BEGIN

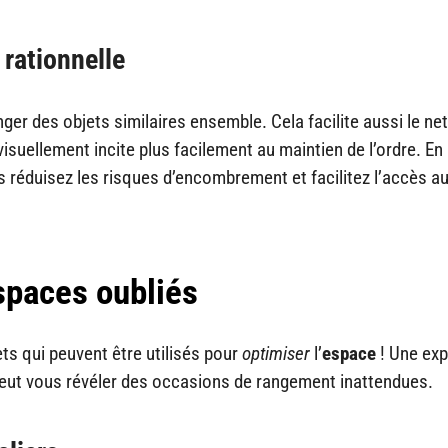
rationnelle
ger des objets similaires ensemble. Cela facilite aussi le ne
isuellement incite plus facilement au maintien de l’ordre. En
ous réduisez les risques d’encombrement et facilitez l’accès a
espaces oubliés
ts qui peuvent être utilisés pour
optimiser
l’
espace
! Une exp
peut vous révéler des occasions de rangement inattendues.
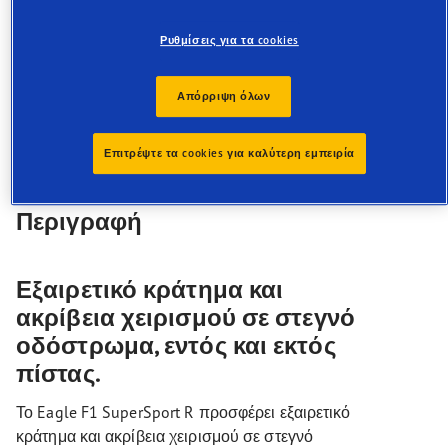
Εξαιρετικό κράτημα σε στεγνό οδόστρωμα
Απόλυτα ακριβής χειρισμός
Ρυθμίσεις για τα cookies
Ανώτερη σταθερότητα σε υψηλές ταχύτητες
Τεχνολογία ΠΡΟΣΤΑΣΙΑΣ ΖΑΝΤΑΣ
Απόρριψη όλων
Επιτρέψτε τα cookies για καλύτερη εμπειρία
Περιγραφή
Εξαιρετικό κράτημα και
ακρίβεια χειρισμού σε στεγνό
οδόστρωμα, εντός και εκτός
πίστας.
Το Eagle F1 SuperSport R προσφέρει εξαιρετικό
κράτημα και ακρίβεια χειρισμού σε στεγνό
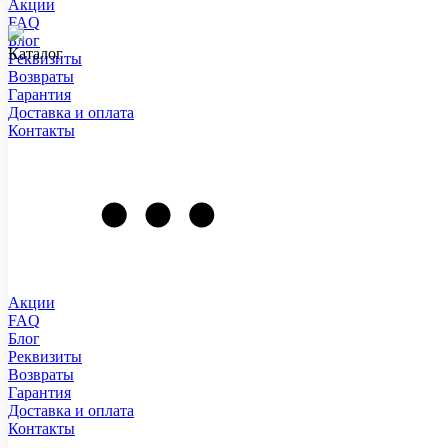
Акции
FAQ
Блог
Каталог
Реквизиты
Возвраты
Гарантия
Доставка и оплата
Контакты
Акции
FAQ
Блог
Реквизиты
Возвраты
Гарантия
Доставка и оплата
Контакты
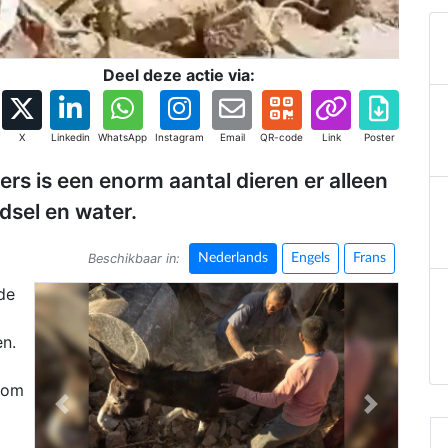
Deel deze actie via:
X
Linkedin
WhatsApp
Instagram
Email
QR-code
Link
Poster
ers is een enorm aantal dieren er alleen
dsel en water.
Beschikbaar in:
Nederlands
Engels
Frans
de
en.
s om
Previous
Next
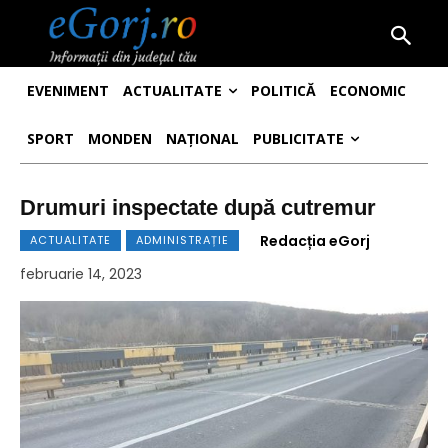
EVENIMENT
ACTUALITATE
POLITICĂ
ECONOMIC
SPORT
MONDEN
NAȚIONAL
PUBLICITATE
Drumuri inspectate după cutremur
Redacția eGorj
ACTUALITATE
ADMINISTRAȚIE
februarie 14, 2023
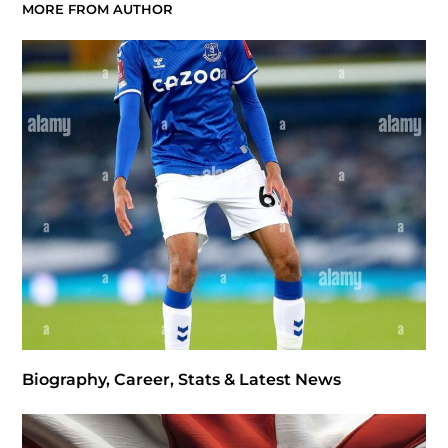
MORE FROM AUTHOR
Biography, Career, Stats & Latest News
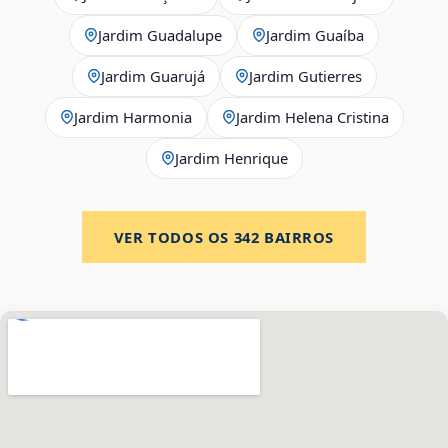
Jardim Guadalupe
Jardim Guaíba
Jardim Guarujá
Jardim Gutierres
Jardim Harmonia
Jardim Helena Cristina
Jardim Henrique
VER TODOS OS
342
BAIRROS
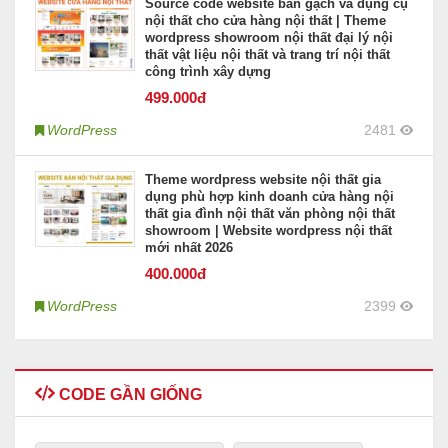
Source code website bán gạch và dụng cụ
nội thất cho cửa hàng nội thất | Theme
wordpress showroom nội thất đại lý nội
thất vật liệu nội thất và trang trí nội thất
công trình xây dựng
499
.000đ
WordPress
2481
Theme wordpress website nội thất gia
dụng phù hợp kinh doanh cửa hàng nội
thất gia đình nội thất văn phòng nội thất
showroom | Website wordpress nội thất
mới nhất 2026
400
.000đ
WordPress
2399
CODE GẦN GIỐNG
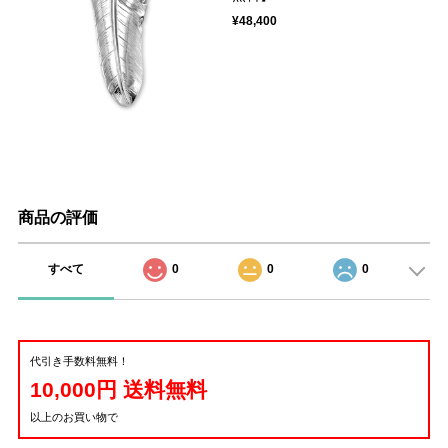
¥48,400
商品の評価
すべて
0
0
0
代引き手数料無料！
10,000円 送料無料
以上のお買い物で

END

**What the task requires**
Please print every record exactly as written, without the pictures.

**Task answer**
rationnelle
ger des objets similaires ensemble. Cela facilite aussi le ne
isuellement incite plus facilement au maintien de l’ordre. En
ous réduisez les risques d’encombrement et facilitez l’accès a
espaces oubliés
ts qui peuvent être utilisés pour
optimiser
l’
espace
! Une exp
peut vous révéler des occasions de rangement inattendues.
Εξαιρετικό κράτημα σε στεγνό οδόστρωμα
Απόλυτα ακριβής χειρισμός
Ρυθμίσεις για τα cookies
Ανώτερη σταθερότητα σε υψηλές ταχύτητες
Τεχνολογία ΠΡΟΣΤΑΣΙΑΣ ΖΑΝΤΑΣ
Απόρριψη όλων
Επιτρέψτε τα cookies για καλύτερη εμπειρία
Περιγραφή
Εξαιρετικό κράτημα και
ακρίβεια χειρισμού σε στεγνό
οδόστρωμα, εντός και εκτός
πίστας.
Το Eagle F1 SuperSport R προσφέρει εξαιρετικό
κράτημα και ακρίβεια χειρισμού σε στεγνό
Акции
FAQ
Блог
Каталог
Реквизиты
Возвраты
Гарантия
Доставка и оплата
Контакты
Акции
FAQ
Блог
Реквизиты
Возвраты
Гарантия
Доставка и оплата
Контакты
Deel deze actie via:
X
Linkedin
WhatsApp
Instagram
Email
QR-code
Link
Poster
ers is een enorm aantal dieren er alleen
dsel en water.
Beschikbaar in:
Nederlands
Engels
Frans
de
en.
s om
Previous
Next
EVENIMENT
ACTUALITATE
POLITICĂ
ECONOMIC
SPORT
MONDEN
NAȚIONAL
PUBLICITATE
Drumuri inspectate după cutremur
Redacția eGorj
ACTUALITATE
ADMINISTRAȚIE
februarie 14, 2023
MORE FROM AUTHOR
Biography, Career, Stats & Latest News
Jardim Guadalupe
Jardim Guaíba
Jardim Guarujá
Jardim Gutierres
Jardim Harmonia
Jardim Helena Cristina
Jardim Henrique
VER TODOS OS
342
BAIRROS
Source code website bán gạch và dụng cụ
nội thất cho cửa hàng nội thất | Theme
wordpress showroom nội thất đại lý nội
thất vật liệu nội thất và trang trí nội thất
công trình xây dựng
499
.000đ
WordPress
2481
Theme wordpress website nội thất gia
dụng phù hợp kinh doanh cửa hàng nội
thất gia đình nội thất văn phòng nội thất
showroom | Website wordpress nội thất
mới nhất 2026
400
.000đ
WordPress
2399
CODE GẦN GIỐNG
¥48,400
商品の評価
すべて
0
0
0
代引き手数料無料！
10,000円 送料無料
以上のお買い物で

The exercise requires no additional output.